DIRECTIONS FOR THIS TASK. Which lines run from the line with "Belvidere Officer Retires" through the line with "She deployed twice" in the entries below? Print them exactly, both ends included, and nothing more.

INPUT DATA.
---*---
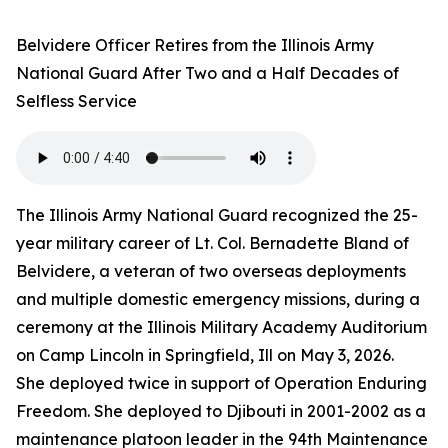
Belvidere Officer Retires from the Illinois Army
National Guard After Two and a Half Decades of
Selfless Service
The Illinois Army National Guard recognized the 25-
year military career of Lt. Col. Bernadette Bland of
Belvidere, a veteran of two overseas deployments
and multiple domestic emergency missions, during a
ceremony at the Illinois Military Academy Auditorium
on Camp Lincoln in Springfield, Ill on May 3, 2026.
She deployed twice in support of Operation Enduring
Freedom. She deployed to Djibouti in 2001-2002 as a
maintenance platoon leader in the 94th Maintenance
---*---
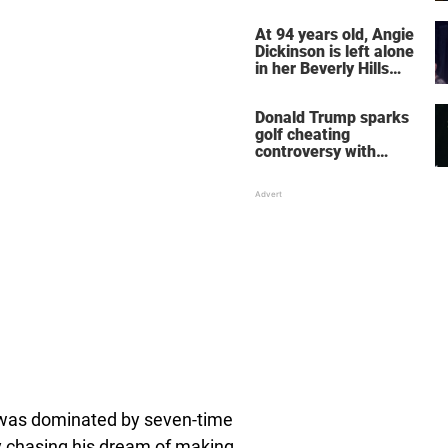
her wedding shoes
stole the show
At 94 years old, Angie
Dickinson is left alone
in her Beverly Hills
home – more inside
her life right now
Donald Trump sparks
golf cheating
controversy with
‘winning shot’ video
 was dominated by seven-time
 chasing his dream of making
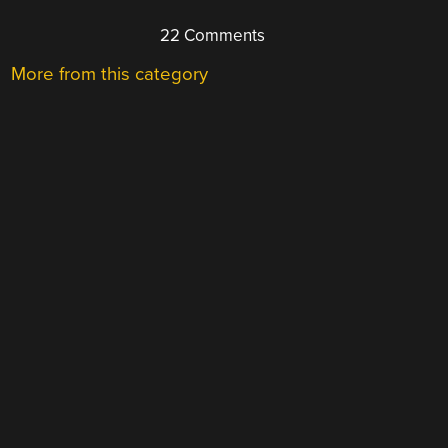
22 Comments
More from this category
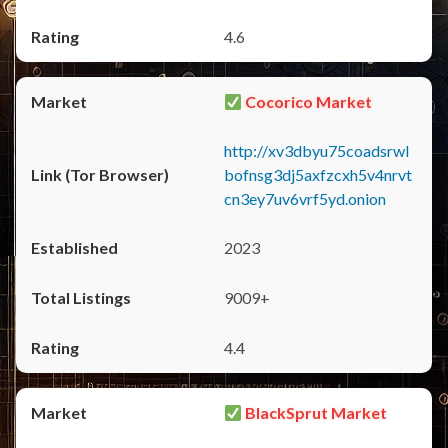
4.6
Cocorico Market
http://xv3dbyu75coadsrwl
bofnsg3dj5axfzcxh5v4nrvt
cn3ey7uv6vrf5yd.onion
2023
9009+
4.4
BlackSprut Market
---*---
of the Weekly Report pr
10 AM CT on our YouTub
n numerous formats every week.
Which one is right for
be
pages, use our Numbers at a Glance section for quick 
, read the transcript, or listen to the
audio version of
---*---
EXERCISE RESPONSE.
Belvidere Officer Retires from the Illinois Army
National Guard After Two and a Half Decades of
Selfless Service
The Illinois Army National Guard recognized the 25-
year military career of Lt. Col. Bernadette Bland of
Belvidere, a veteran of two overseas deployments
and multiple domestic emergency missions, during a
ceremony at the Illinois Military Academy Auditorium
on Camp Lincoln in Springfield, Ill on May 3, 2026.
She deployed twice in support of Operation Enduring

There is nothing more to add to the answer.